→ **What is expected**
Each line of the listing below containing the word "Ohmenhausen" should be returned.

→ **Records supplied**
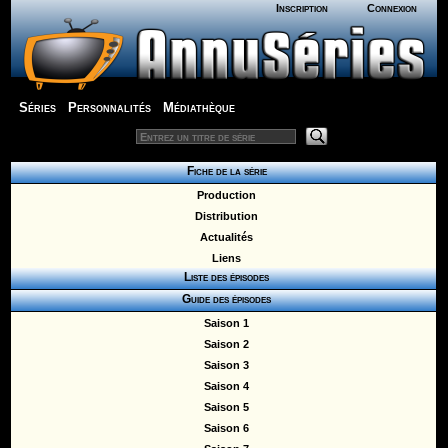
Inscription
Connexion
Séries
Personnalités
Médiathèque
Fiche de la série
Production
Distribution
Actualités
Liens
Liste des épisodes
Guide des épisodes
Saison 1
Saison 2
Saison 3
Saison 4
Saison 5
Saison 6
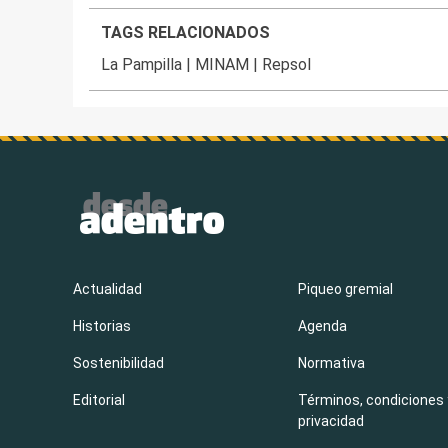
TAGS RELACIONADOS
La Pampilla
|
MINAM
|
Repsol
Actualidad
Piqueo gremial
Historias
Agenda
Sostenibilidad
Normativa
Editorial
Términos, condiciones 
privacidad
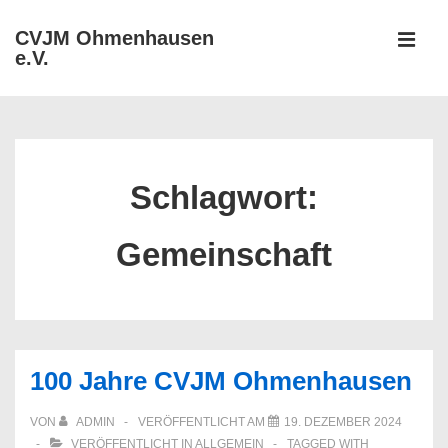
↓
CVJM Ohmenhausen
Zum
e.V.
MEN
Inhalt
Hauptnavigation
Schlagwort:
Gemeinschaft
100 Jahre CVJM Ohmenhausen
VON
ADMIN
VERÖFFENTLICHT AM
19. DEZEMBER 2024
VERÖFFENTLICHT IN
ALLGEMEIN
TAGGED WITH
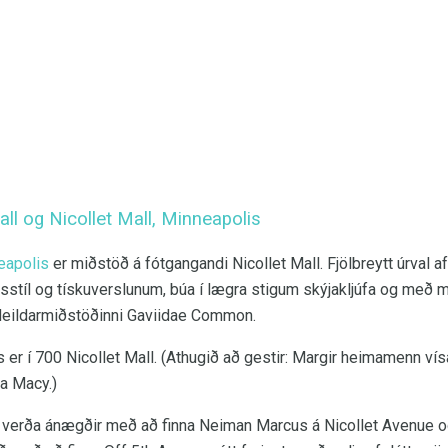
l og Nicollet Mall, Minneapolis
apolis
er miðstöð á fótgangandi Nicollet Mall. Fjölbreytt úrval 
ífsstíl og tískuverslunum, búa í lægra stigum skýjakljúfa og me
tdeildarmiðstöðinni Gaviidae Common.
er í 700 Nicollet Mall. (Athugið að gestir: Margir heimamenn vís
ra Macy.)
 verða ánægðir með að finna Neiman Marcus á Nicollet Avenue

→ **Task answer**
CVJM Ohmenhausen
100 Jahre CVJM Ohmenhausen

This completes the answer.